Required work:
Among the entries that follow, find the lines containing the string "страницы" and copy them.

[Transcribed page contents]
##########

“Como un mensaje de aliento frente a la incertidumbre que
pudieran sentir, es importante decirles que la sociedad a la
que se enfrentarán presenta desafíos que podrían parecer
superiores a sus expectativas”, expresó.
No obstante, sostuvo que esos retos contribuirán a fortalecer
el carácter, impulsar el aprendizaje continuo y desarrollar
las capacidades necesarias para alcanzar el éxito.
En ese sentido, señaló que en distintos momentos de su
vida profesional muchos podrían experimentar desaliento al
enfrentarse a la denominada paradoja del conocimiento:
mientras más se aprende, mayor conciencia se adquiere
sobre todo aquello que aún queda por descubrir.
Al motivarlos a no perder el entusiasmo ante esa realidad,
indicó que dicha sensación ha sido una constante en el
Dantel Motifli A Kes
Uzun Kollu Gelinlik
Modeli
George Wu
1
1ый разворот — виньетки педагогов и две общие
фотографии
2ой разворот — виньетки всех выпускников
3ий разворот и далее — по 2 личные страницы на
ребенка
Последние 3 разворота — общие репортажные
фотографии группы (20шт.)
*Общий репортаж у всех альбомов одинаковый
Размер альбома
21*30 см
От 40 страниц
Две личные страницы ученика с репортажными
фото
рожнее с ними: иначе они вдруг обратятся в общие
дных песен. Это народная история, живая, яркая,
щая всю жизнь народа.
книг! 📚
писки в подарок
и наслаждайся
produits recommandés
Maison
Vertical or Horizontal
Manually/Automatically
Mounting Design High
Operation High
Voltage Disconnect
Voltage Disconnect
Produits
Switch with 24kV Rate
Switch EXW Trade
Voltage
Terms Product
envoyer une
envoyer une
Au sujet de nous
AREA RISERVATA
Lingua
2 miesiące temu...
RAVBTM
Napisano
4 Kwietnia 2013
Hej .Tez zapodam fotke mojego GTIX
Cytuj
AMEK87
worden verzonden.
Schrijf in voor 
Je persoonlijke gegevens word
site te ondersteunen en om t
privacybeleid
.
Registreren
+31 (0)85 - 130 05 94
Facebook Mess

##########

The completed task:
3ий разворот и далее — по 2 личные страницы на
Две личные страницы ученика с репортажными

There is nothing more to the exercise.